▸ Excerpted records
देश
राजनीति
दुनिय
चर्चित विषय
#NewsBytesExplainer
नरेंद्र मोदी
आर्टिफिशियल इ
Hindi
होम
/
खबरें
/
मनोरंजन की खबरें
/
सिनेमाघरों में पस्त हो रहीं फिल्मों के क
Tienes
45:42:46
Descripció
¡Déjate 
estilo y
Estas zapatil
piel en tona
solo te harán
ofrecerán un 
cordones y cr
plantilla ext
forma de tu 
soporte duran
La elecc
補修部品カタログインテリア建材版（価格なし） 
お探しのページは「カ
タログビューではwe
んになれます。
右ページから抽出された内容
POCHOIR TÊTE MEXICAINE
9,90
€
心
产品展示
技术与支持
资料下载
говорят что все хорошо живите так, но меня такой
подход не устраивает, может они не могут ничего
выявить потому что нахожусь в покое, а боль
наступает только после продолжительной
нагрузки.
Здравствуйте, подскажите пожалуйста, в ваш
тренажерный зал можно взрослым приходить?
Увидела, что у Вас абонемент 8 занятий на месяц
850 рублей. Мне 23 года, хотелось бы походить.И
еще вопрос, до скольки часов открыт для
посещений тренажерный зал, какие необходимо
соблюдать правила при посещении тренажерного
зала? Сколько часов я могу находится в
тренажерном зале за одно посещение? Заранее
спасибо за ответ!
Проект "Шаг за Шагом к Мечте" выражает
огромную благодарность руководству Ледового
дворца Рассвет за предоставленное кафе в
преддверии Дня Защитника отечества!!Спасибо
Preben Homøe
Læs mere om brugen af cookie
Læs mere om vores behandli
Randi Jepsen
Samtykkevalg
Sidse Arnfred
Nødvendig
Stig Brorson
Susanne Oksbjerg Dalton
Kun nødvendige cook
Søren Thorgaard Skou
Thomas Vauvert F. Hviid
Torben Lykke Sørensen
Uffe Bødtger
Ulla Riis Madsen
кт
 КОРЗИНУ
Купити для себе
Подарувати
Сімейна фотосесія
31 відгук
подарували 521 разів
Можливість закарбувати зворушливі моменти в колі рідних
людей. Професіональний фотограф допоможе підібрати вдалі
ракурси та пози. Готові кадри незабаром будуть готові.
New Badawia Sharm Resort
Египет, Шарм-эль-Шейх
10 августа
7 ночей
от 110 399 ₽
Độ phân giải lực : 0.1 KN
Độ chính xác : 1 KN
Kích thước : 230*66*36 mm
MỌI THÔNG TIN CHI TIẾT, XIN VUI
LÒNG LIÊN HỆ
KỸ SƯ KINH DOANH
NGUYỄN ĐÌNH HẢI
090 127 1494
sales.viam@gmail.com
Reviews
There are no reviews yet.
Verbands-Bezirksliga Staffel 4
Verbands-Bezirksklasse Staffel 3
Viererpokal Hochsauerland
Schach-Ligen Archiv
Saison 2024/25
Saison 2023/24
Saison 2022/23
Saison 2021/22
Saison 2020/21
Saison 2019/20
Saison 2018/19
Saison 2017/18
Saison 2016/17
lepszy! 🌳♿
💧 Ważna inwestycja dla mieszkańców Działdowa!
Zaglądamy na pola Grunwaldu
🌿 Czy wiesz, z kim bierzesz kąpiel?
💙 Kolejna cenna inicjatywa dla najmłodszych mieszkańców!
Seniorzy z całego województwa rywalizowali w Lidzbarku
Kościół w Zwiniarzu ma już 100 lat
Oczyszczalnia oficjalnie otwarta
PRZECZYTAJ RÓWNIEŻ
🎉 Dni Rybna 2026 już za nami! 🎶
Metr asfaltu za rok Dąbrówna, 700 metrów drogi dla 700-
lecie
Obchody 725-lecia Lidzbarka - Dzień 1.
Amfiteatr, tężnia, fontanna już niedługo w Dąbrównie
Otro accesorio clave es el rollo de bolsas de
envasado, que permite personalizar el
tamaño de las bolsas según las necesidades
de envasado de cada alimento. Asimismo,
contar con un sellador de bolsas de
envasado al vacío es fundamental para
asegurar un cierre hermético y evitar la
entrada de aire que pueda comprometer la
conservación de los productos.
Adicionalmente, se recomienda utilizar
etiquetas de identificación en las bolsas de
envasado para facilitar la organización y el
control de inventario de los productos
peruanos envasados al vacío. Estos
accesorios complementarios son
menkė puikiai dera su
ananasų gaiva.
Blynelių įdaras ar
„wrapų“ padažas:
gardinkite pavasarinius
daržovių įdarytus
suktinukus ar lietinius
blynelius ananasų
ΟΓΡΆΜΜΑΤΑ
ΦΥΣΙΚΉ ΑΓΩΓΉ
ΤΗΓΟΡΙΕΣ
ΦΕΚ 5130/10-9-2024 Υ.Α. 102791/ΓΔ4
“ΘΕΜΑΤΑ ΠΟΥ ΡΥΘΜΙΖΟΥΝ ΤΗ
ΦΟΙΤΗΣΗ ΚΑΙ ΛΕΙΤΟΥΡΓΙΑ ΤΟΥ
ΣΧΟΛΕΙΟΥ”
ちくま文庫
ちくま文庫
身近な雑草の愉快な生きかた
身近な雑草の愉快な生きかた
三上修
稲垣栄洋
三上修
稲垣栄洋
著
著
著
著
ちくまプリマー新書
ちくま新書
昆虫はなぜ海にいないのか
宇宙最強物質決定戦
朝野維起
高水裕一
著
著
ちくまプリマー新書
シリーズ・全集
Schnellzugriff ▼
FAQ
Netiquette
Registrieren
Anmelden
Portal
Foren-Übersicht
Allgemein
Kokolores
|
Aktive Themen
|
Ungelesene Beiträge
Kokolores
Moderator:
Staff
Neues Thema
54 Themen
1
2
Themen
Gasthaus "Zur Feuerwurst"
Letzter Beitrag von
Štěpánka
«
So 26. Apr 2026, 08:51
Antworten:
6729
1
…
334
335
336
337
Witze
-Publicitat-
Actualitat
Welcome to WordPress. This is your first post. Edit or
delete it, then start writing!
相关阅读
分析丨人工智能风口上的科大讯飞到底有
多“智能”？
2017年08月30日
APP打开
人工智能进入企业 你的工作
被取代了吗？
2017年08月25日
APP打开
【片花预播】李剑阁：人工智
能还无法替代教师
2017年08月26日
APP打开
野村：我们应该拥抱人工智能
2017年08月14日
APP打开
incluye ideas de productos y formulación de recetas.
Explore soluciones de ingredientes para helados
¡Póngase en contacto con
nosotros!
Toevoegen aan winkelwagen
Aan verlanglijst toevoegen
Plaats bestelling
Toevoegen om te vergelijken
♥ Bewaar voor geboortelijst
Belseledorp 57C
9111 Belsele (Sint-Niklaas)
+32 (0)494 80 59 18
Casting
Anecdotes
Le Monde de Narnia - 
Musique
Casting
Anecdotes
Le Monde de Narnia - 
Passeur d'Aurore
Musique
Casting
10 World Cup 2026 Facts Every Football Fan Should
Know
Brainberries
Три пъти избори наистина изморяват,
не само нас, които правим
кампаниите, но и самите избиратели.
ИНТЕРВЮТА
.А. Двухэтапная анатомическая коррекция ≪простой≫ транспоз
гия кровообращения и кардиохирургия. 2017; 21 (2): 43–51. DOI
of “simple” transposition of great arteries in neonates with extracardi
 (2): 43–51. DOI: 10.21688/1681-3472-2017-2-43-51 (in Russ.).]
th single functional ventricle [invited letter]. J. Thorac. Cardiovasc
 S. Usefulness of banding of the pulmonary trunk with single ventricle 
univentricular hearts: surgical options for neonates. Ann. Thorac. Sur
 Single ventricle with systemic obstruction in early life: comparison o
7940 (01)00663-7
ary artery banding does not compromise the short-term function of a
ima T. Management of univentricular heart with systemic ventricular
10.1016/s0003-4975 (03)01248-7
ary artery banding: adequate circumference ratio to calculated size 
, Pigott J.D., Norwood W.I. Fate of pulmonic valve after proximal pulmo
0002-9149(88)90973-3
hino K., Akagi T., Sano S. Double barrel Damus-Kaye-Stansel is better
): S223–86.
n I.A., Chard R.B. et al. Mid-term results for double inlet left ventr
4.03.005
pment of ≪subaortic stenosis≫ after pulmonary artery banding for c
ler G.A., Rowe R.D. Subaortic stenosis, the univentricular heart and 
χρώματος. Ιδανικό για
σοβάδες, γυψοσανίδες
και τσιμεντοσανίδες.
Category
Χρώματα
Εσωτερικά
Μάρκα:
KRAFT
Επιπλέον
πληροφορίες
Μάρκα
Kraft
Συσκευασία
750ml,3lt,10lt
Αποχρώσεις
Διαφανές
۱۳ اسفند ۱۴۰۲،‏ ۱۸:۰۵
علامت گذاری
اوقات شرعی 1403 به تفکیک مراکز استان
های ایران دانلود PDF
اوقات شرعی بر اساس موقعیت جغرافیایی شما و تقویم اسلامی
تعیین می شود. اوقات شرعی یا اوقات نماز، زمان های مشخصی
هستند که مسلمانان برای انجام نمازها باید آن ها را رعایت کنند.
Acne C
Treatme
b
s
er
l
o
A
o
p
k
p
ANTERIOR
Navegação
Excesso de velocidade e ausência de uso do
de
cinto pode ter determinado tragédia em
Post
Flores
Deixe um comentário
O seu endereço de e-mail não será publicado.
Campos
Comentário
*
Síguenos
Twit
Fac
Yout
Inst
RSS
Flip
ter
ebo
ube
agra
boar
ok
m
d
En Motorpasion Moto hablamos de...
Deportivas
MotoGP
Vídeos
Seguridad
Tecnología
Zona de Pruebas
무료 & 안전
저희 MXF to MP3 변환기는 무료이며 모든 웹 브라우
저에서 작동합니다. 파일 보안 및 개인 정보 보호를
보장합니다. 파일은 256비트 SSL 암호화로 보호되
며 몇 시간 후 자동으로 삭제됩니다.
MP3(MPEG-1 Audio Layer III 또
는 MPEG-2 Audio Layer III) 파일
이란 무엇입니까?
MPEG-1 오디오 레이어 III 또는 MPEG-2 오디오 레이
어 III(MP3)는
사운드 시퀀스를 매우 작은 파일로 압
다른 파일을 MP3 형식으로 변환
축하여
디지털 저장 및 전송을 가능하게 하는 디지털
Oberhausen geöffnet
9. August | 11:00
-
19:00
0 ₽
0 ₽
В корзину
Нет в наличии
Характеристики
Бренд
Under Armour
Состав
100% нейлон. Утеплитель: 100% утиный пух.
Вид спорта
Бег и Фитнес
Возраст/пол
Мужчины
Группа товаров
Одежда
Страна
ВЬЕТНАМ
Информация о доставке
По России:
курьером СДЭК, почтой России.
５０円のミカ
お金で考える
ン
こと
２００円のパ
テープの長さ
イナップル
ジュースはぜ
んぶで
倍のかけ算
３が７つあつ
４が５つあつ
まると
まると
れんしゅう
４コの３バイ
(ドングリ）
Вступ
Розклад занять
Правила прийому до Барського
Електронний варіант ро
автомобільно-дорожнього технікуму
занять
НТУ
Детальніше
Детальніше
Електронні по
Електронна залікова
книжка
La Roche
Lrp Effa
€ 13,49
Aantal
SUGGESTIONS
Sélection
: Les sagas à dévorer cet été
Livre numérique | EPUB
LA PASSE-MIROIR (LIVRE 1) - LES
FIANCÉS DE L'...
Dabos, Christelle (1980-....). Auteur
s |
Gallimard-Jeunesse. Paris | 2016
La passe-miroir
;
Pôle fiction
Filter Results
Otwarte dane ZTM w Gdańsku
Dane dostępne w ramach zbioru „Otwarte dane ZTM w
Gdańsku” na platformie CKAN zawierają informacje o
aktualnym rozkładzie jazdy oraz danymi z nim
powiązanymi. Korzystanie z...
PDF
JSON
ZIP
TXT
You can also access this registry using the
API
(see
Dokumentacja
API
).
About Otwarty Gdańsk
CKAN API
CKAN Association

▸ What is expected
Print the records above verbatim from their first line to the line containing "Verbands-Bezirksklasse Staffel 3", both included, and stop there.

▸ Answer to the problem
देश
राजनीति
दुनिय
चर्चित विषय
#NewsBytesExplainer
नरेंद्र मोदी
आर्टिफिशियल इ
Hindi
होम
/
खबरें
/
मनोरंजन की खबरें
/
सिनेमाघरों में पस्त हो रहीं फिल्मों के क
Tienes
45:42:46
Descripció
¡Déjate 
estilo y
Estas zapatil
piel en tona
solo te harán
ofrecerán un 
cordones y cr
plantilla ext
forma de tu 
soporte duran
La elecc
補修部品カタログインテリア建材版（価格なし） 
お探しのページは「カ
タログビューではwe
んになれます。
右ページから抽出された内容
POCHOIR TÊTE MEXICAINE
9,90
€
心
产品展示
技术与支持
资料下载
говорят что все хорошо живите так, но меня такой
подход не устраивает, может они не могут ничего
выявить потому что нахожусь в покое, а боль
наступает только после продолжительной
нагрузки.
Здравствуйте, подскажите пожалуйста, в ваш
тренажерный зал можно взрослым приходить?
Увидела, что у Вас абонемент 8 занятий на месяц
850 рублей. Мне 23 года, хотелось бы походить.И
еще вопрос, до скольки часов открыт для
посещений тренажерный зал, какие необходимо
соблюдать правила при посещении тренажерного
зала? Сколько часов я могу находится в
тренажерном зале за одно посещение? Заранее
спасибо за ответ!
Проект "Шаг за Шагом к Мечте" выражает
огромную благодарность руководству Ледового
дворца Рассвет за предоставленное кафе в
преддверии Дня Защитника отечества!!Спасибо
Preben Homøe
Læs mere om brugen af cookie
Læs mere om vores behandli
Randi Jepsen
Samtykkevalg
Sidse Arnfred
Nødvendig
Stig Brorson
Susanne Oksbjerg Dalton
Kun nødvendige cook
Søren Thorgaard Skou
Thomas Vauvert F. Hviid
Torben Lykke Sørensen
Uffe Bødtger
Ulla Riis Madsen
кт
 КОРЗИНУ
Купити для себе
Подарувати
Сімейна фотосесія
31 відгук
подарували 521 разів
Можливість закарбувати зворушливі моменти в колі рідних
людей. Професіональний фотограф допоможе підібрати вдалі
ракурси та пози. Готові кадри незабаром будуть готові.
New Badawia Sharm Resort
Египет, Шарм-эль-Шейх
10 августа
7 ночей
от 110 399 ₽
Độ phân giải lực : 0.1 KN
Độ chính xác : 1 KN
Kích thước : 230*66*36 mm
MỌI THÔNG TIN CHI TIẾT, XIN VUI
LÒNG LIÊN HỆ
KỸ SƯ KINH DOANH
NGUYỄN ĐÌNH HẢI
090 127 1494
sales.viam@gmail.com
Reviews
There are no reviews yet.
Verbands-Bezirksliga Staffel 4
Verbands-Bezirksklasse Staffel 3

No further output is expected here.